20g (78mmol) 1-(2,4,5-trimethoxyphenyl)-2-nitropropane was dissolved in 100ml toluene and added dropwise to 98ml (350mmol, 4,5 eq.) Red-Al diluted with 100ml toluene during cooling in a icebath. The addition took some 25 minutes and the temp was not allowed to rise above 80 deg C. When addition was complete the reaction mixture was stirred for 1 hour @ 70 deg C. Then a test was done to see if there was still excess hydride left. A glass rod was dipped into the toluene solution and then immersed in water to see if any gas evolution or fizzing occurred. Yes it did, so there was still hydride not consumed. The excess hydride was destroyed with AcOEt added dropwise until the exotherm ended (This is preferred over water because it causes no violent gas evolution).

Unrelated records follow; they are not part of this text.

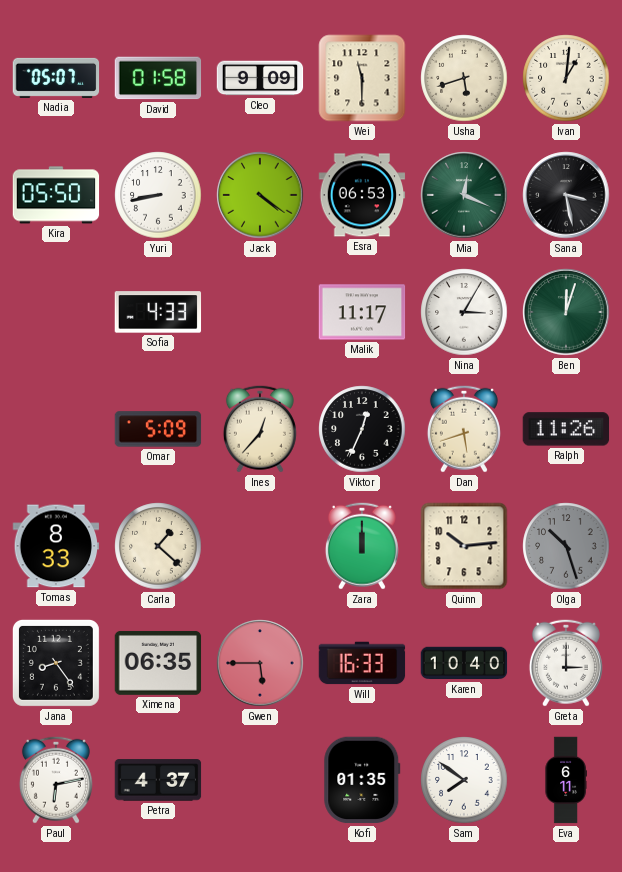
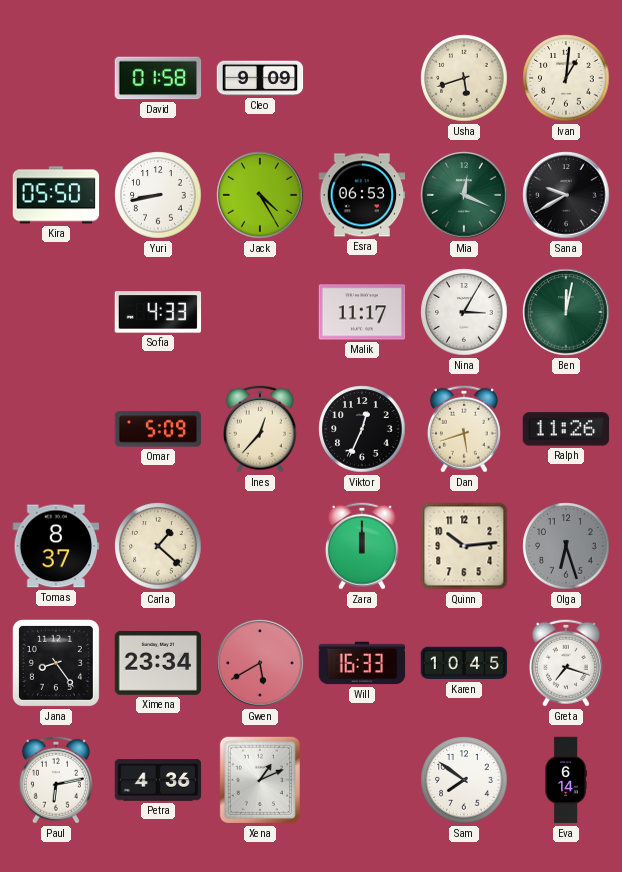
Nadia: 05:07 -> none
Wei: 11:30 -> none
Jack: 4:21 -> 4:25
Sana: 3:28 -> 9:40
Ben: 12:03 -> 12:02
Tomas: 8:33 -> 8:37
Olga: 10:27 -> 6:27
Ximena: 06:35 -> 23:34
Gwen: 5:45 -> 5:40
Karen: 10:40 -> 10:45
Greta: 3:00 -> 7:18
Petra: 4:37 -> 4:36
Xena: none -> 1:11
Kofi: 01:35 -> none
Eva: 6:11 -> 6:14
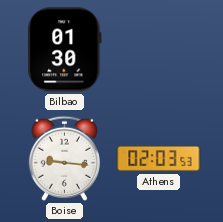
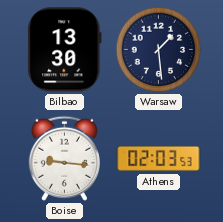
Bilbao: 01:30 -> 13:30
Warsaw: none -> 1:29
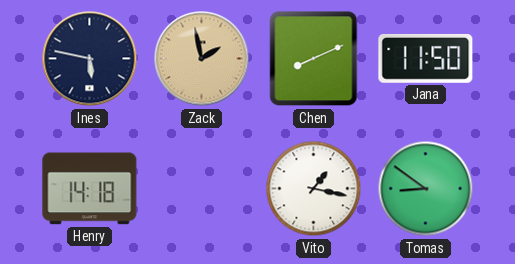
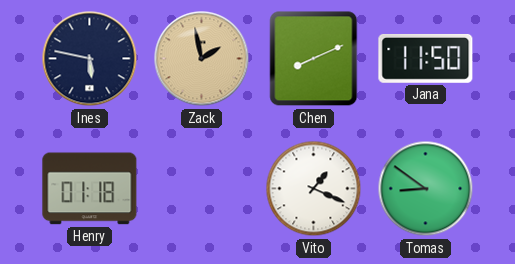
Henry: 14:18 -> 01:18
Vito: 1:17 -> 1:19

Then 66,5ml 5%NaOH was added and everything was stirred until all solids went into solution. The contents of the flask was transferred to a sep funnel and the bottom aqueous layer removed. The organic phase washed with 2x100ml water and finally with 100ml brine. The solvent was then dried with MgSO4 and diluted with more toluene to a final volume of 500ml. HCl dissolved in IPA was then added dropwise untill pH 5 was reached and the huge crop of crystals was filtred off. The crystals were rinsed with acetone and dried.Yield: 17,51g (67mmol, 86%) TMA-2*HCl as white crystals.
By using ethyl acetate to destroy excess alanate you are probably ethylating at least a part of your amine (actually this is a known route to produce methyl-ethyl-tryptamines). There are at least two independent papers out describing this effect.